可惜,那位在浴室摔倒死去的二夫人,顶着一个微不足道的替代品的名字死去了。

他不知道那时候才二十多岁的母亲是以怎么样的心情嫁给了当时已经差不过五十岁的父亲,是因为钱?权?还是爱?这些都跟随母亲一起埋在了土里了。

从此,皇甫皓觉得自己从来没有爱过别人,因为他知道爱会让人变成白痴,变成一条死后也只能换来一句叹息的可怜虫。

大概是想起了往事,皇甫皓的心里有了些许的烦躁。

他往水里一捞,把宁文清从水里面抱了出来,正好这时候宁文清醒了。

“哎——”宁文清觉得脑袋晕乎乎的。

“不怕死吗?你不知道在浴室睡过去很危险的吗!”皇甫皓的呵责,让宁文清从中感觉到了一丝的暖意。

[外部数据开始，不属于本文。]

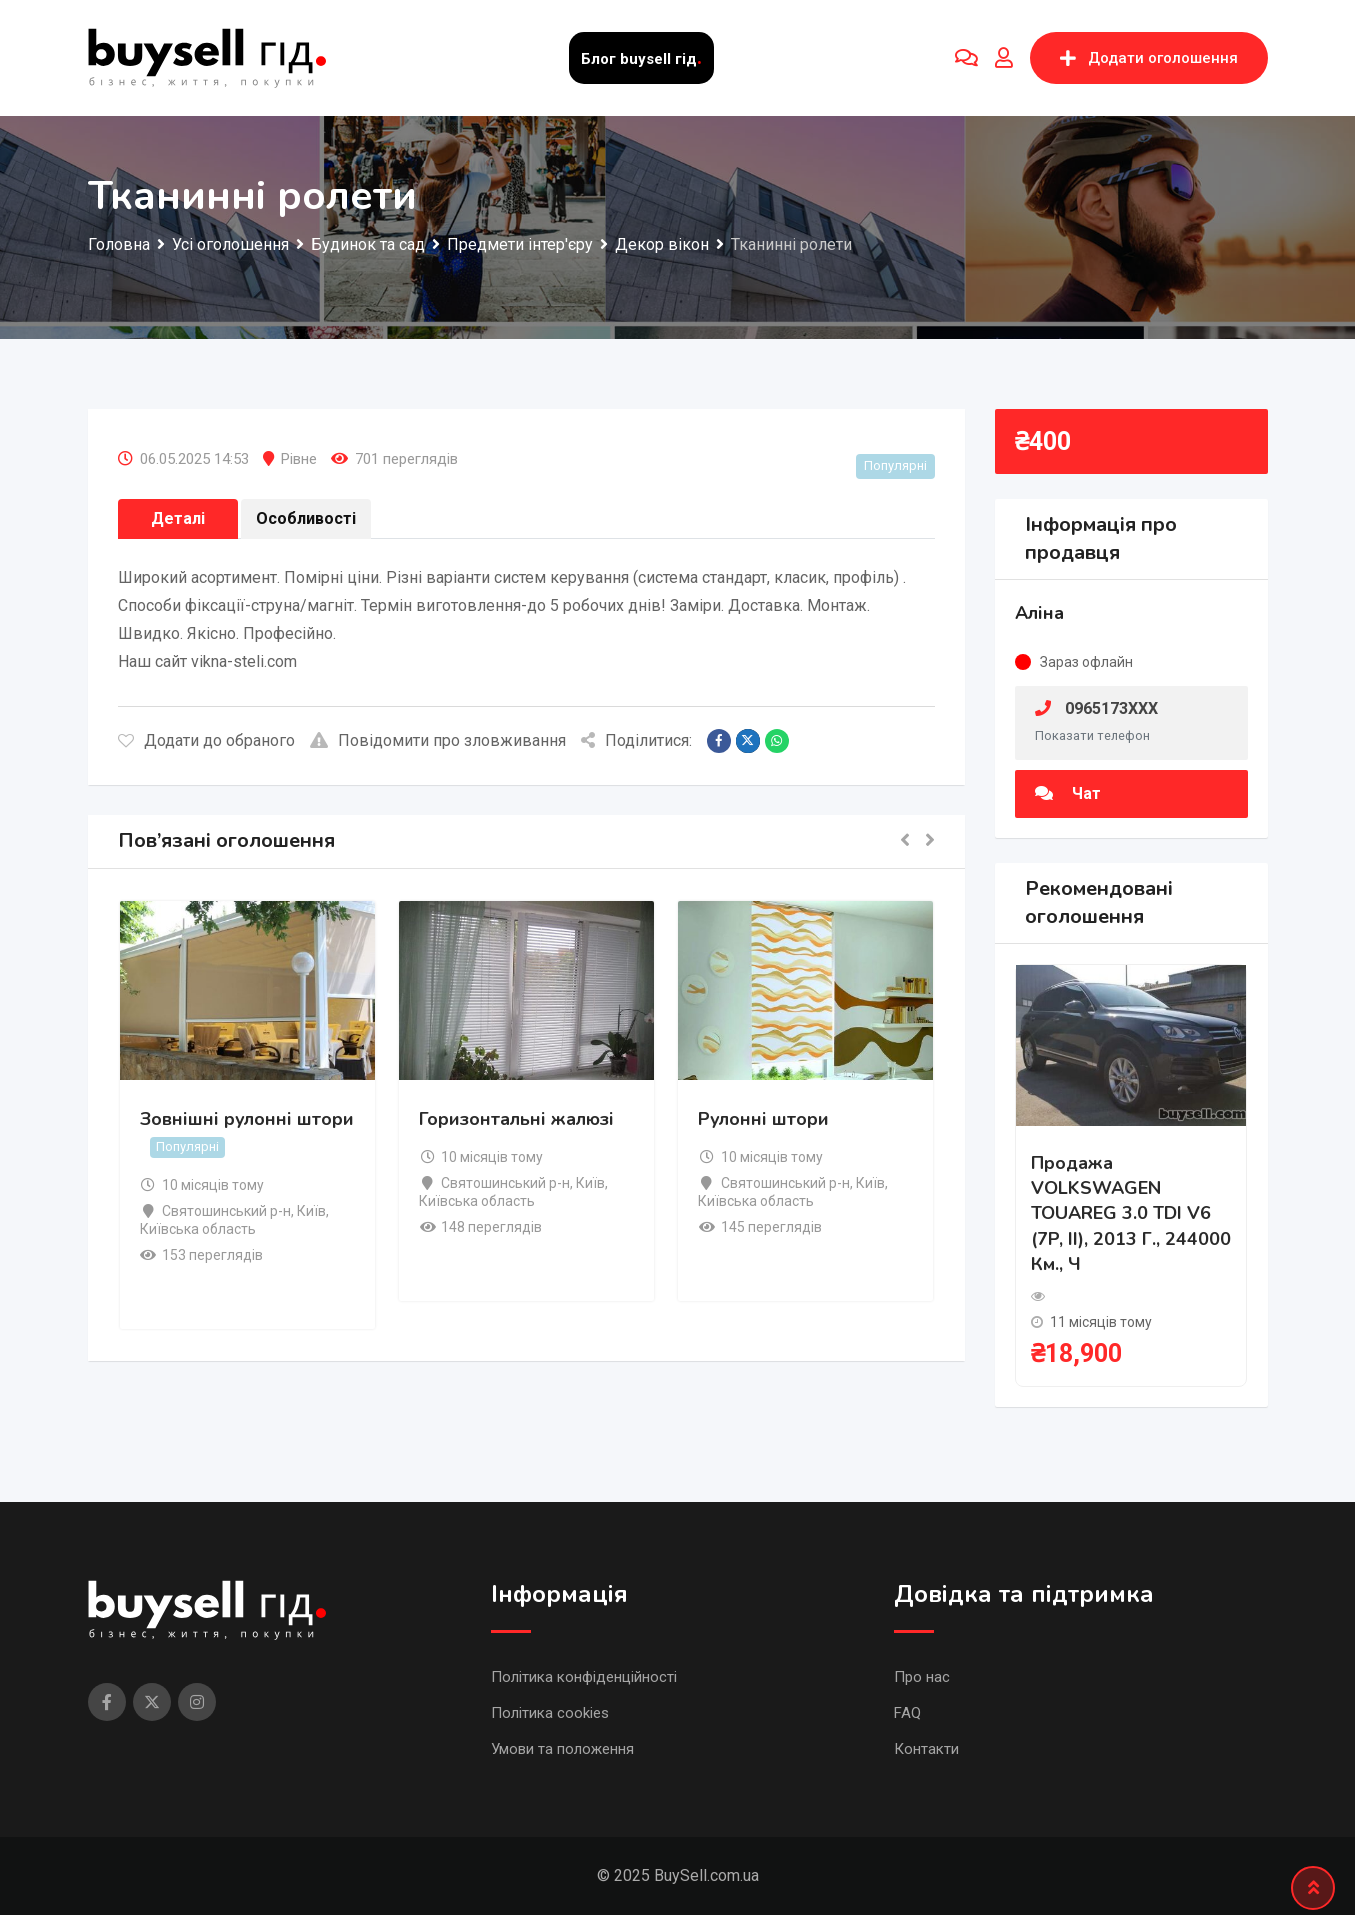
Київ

“对不起。”宁文清小声地认错,毕竟自己给皇甫皓带来了麻烦。

“有空再给你算账。”皇甫皓语气里不容拒绝。

他把宁文清安全地放在了床上,这时候宁文清才想起来自己是一丝不挂,一点遮掩都没有,立马就钻进了被子里,只露出了半张脸看着眼前的皇甫皓,俨如在看一个色狼。

皇甫皓一挑眉,反问:“你哪里我没有看过?”

好吧,宁文清输了,但是她还是遮住了自己的身子,在她看来,皇甫皓是一个需要防备的人。

“衣服。”宁文清伸出一只白玉似的手向皇甫皓讨要。

皇甫皓手里拿着衣服,但是就是不递给宁文清,看到她还是无动于衷,皇甫皓干脆当着宁文清的面把衣服给脱了。

宁文清防着皇甫皓要做什么不轨的事情,死死地裹住了被子,不过她想错了,皇甫皓转身在衣柜里翻出一件烫得笔直的衬衫,,穿了进去。

宁文清的目光当然都在皇甫皓的身上,她跟随着皇甫皓修长的手指的动作,从上往下地扣着扣子,笔直而有力的手指在扣子和扣眼之中穿梭,直到扣到小腹位置的扣子,她才知道皇甫皓居然有八块腹肌,再往下她便别过了头。

“怎么?不满意?”皇甫皓的声音里带着笑意,宁文清知道他在取笑自己。

“衣服给我。”换装秀宁文清看完了,琢磨着皇甫皓总该把衣服给她了吧,不料他依旧不为所动。

最后还是宁文清先败下了阵子,从牙缝里挤出两个字:“老公。”

皇甫皓满意地点点头,把衣服放在床上便退了出去。

宁文清有时候真搞不懂皇甫皓的趣味,虽然一直知道他要的就是“老公”两个字但是宁文清选择当做不知道,但是皇甫皓就想看穿了她一眼,不达目的不罢休。

宁文清知道自己真的是遇上对手了。